Makoko In Photos: A Floating Slum In The Heart Of Lagos
Lagos is the commercial capital of the biggest economy in Africa. The city is home to a burgeoning tech scene, the country's film industry, known as Nollywood, and is the base for most of Nigeria’s biggest corporate powerhouses. But across the Third Mainland Bridge, between the mainland and Victoria Island, the high-priced home of government officials and company executives, sits the floating slum of Makoko.
Tens of thousands of people live in the sprawling grid of houses built on stilts above the water, balancing on rickety planks between dwellings. There, residents steer long wooden canoes to get around through narrow canals to visit shops, go to work, and attend school or church. Children start steering their own boats around age 7.

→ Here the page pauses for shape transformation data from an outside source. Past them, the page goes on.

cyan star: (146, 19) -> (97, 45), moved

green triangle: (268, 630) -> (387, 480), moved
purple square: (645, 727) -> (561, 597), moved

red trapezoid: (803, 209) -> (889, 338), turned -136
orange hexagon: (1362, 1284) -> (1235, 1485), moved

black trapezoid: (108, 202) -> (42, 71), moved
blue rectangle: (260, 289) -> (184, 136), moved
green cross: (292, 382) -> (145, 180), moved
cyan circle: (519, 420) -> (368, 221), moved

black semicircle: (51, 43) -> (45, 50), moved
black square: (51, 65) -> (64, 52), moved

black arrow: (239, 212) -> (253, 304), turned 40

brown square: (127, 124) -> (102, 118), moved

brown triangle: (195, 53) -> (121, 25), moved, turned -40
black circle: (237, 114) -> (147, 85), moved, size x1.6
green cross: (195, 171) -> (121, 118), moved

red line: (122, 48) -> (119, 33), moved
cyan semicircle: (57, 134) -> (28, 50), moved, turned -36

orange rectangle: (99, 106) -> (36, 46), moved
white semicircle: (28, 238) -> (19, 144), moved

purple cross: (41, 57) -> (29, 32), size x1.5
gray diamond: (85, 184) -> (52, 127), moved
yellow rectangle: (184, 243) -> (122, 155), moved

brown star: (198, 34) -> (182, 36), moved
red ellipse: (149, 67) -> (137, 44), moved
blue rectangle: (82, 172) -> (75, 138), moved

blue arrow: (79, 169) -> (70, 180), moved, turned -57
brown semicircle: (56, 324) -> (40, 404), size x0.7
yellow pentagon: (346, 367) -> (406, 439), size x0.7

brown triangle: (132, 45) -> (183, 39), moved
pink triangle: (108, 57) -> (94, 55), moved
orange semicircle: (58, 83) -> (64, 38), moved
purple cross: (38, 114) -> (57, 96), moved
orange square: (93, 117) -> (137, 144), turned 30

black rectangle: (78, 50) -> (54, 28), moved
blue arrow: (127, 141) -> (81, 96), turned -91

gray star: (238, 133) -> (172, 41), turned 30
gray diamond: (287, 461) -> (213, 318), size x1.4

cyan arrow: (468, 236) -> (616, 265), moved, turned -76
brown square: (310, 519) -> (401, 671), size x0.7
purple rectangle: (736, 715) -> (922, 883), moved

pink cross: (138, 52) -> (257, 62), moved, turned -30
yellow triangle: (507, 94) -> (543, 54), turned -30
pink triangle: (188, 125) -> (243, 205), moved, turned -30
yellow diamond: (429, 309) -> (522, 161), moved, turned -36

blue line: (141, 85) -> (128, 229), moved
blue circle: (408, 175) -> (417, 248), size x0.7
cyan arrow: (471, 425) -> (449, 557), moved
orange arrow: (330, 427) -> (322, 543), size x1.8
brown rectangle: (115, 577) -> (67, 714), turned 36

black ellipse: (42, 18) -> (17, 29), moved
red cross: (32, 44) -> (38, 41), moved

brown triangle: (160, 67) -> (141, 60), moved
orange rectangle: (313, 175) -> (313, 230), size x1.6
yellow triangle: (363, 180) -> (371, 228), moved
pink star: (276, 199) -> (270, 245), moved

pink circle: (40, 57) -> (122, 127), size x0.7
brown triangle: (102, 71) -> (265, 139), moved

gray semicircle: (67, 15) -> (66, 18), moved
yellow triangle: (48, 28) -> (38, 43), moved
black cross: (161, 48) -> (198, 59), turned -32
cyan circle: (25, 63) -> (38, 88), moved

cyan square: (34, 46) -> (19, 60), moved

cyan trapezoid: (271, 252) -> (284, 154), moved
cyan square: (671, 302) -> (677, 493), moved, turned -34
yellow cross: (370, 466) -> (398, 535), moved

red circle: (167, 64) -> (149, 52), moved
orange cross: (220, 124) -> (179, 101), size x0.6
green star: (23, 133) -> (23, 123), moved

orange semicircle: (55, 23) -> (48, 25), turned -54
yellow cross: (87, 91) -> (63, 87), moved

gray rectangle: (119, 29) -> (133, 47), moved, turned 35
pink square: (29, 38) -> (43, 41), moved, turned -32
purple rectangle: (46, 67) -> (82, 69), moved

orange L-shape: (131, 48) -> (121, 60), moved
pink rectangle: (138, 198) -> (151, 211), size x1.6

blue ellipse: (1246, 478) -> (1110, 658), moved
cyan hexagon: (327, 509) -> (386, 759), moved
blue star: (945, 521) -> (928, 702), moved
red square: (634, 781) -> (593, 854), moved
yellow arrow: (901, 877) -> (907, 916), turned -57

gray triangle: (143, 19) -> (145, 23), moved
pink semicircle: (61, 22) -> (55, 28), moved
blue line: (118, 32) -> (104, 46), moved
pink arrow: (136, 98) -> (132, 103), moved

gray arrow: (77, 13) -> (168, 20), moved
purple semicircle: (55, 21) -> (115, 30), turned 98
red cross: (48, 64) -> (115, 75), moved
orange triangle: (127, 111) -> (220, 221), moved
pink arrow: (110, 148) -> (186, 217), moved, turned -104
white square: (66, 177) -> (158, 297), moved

“We love to live on the water,” resident Anthony Shemeun, 50, said through a translator. Like most of his neighbors, he was born and brought up in Makoko. “Just like fish wouldn’t survive on land, we couldn’t survive if we weren’t here.”
But as Lagos continues to get richer and expand, that goal is getting harder to hang on to. In the past, city authorities have evicted the residents from their homes, often with as little as three days warning, to make way for new developments, leaving thousands homeless.
“They call them illegal occupants,” says Agbodemu Ishola, a local politician and activist, who has often staged protests to try to stop the demolitions. He has sometimes been injured doing so.
“They say that Lagos is going to be this new ‘megacity,’ but they didn’t include us in their plans,” he says. “Everyone, rich or poor, should be considered.”